==== Provided records

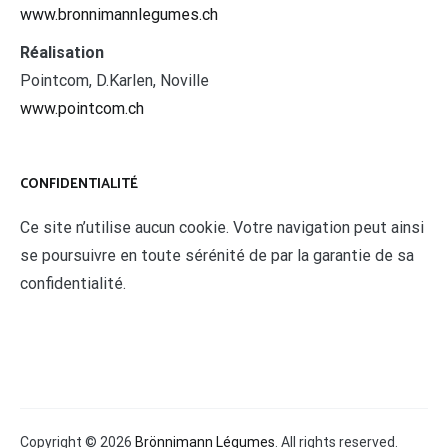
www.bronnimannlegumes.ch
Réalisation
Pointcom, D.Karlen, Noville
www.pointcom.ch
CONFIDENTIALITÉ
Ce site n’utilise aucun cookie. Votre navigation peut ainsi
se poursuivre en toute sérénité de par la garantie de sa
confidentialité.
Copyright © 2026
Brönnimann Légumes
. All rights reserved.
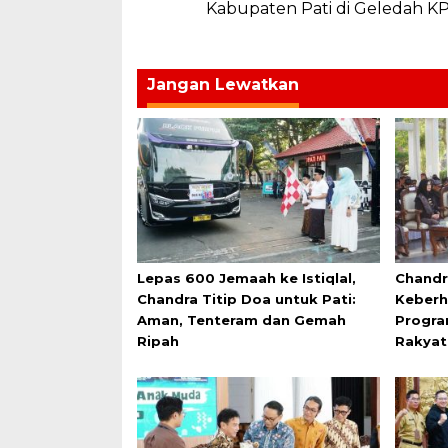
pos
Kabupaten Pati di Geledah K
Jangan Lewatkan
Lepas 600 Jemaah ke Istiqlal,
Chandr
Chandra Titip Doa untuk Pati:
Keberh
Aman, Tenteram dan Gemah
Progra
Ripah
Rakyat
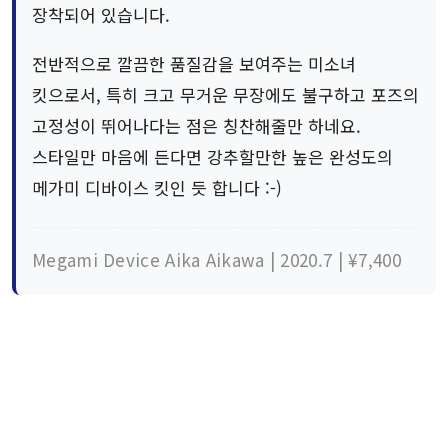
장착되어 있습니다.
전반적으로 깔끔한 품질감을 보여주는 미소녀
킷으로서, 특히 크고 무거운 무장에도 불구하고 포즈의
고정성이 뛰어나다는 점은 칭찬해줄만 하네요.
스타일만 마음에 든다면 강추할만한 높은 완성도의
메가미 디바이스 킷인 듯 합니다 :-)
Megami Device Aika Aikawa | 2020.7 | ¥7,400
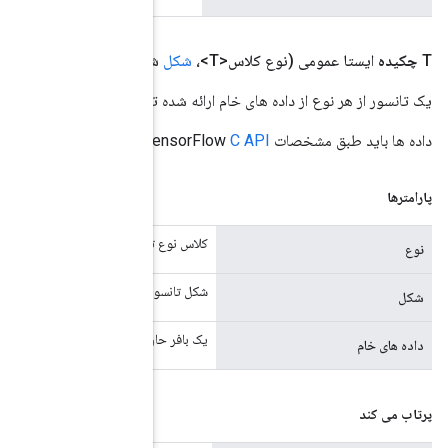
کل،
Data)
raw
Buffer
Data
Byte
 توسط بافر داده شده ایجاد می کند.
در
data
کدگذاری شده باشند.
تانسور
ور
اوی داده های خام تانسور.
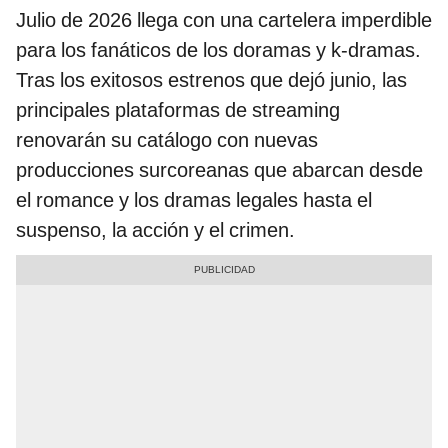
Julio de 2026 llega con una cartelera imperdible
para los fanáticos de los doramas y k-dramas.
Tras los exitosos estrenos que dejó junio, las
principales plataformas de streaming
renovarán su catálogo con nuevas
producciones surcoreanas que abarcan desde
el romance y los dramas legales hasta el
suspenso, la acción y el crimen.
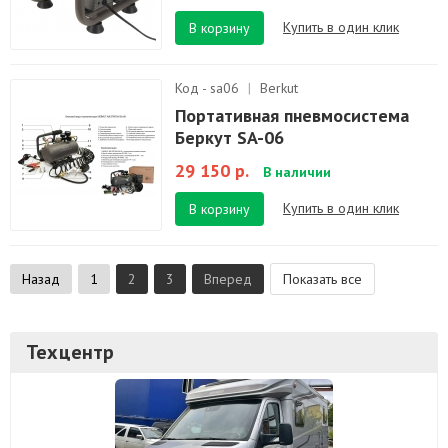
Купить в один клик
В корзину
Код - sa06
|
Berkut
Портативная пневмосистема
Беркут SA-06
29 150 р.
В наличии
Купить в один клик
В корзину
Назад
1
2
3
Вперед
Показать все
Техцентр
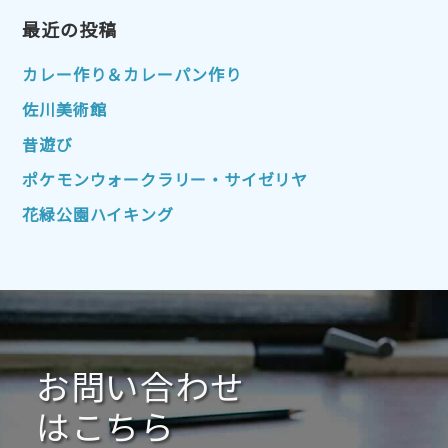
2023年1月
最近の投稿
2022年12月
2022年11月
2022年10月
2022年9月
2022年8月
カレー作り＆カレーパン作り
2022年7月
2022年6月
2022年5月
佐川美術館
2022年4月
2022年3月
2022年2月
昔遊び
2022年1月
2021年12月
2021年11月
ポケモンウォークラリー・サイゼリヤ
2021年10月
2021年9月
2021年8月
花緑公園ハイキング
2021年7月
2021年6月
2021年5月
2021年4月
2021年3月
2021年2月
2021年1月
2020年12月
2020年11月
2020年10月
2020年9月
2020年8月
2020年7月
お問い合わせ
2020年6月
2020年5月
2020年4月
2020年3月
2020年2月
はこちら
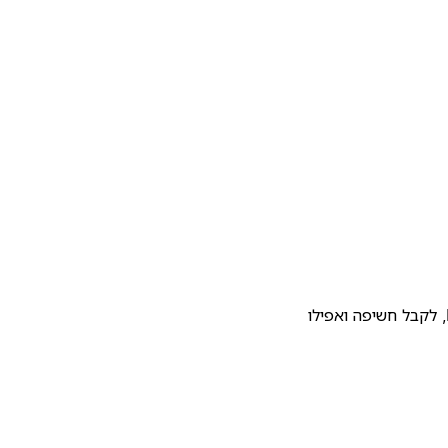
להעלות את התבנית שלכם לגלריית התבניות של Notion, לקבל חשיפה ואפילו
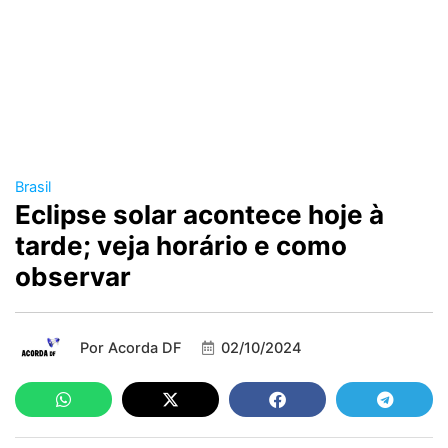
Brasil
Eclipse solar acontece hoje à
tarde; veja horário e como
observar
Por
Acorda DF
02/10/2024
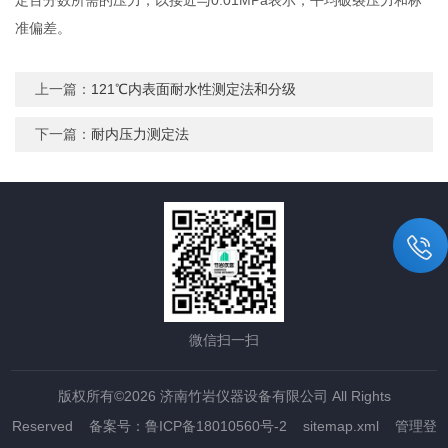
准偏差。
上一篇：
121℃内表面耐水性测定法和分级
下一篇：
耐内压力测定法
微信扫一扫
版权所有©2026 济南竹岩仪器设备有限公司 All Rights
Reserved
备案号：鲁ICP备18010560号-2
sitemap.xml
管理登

========

## Work order
Copy all lines from the material that hold "dramas".

## Result
para los fanáticos de los doramas y k-dramas.
el romance y los dramas legales hasta el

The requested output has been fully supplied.